= Beginning of Section =

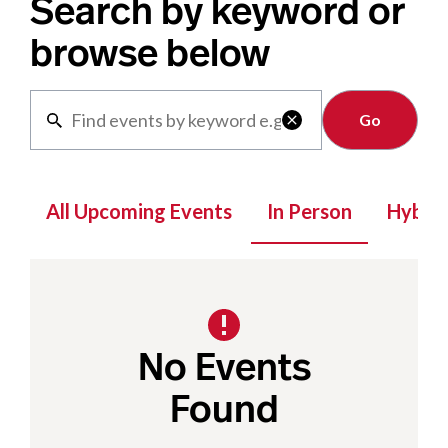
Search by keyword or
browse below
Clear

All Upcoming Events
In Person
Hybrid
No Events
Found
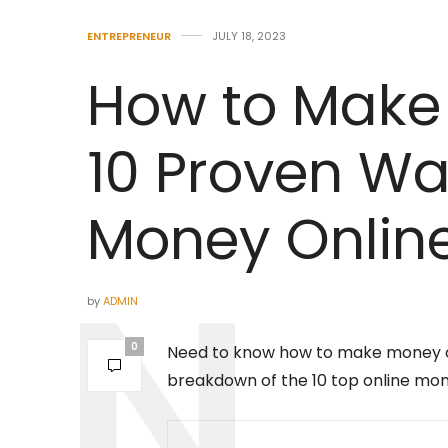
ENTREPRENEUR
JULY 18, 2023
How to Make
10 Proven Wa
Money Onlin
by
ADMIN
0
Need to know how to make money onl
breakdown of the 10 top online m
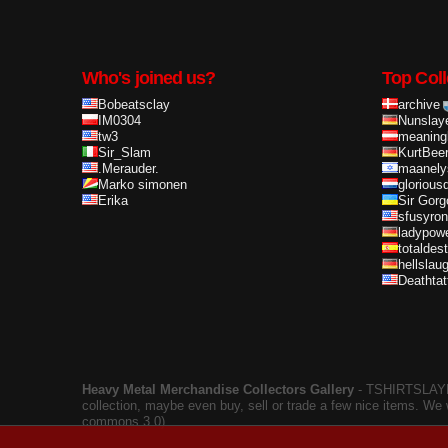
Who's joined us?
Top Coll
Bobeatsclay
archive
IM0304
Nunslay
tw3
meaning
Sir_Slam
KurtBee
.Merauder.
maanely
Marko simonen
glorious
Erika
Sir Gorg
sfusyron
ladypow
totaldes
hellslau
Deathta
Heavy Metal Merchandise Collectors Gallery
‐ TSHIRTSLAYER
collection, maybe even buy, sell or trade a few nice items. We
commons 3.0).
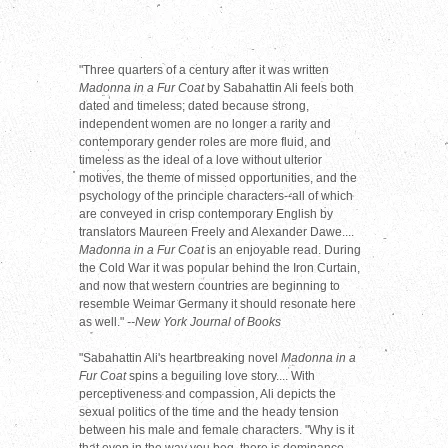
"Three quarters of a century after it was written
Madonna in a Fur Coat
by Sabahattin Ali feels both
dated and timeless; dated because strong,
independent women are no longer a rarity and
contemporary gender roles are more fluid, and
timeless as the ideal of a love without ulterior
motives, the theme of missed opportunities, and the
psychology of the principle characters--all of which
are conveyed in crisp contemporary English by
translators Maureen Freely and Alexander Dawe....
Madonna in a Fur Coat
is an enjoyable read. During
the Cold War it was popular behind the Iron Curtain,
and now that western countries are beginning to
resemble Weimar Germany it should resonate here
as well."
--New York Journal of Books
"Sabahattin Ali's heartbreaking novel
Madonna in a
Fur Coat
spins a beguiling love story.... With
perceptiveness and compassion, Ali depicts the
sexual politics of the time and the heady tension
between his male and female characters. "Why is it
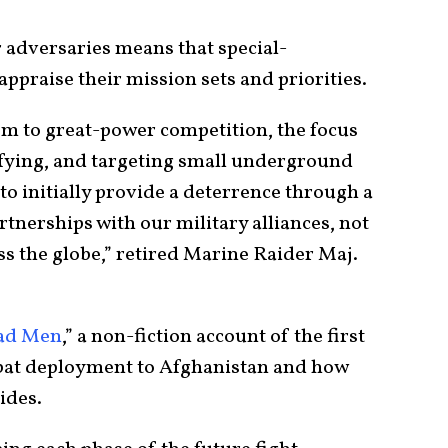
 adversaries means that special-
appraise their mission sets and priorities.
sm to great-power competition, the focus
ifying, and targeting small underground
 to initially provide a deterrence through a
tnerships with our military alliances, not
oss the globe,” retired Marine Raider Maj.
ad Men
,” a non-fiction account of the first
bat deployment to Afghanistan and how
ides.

= End of Section =

EXERCISE INSTRUCTIONS
This exercise requires the lines of the entries containing the string "timeless".

FINAL ANSWER
dated and timeless; dated because strong,
timeless as the ideal of a love without ulterior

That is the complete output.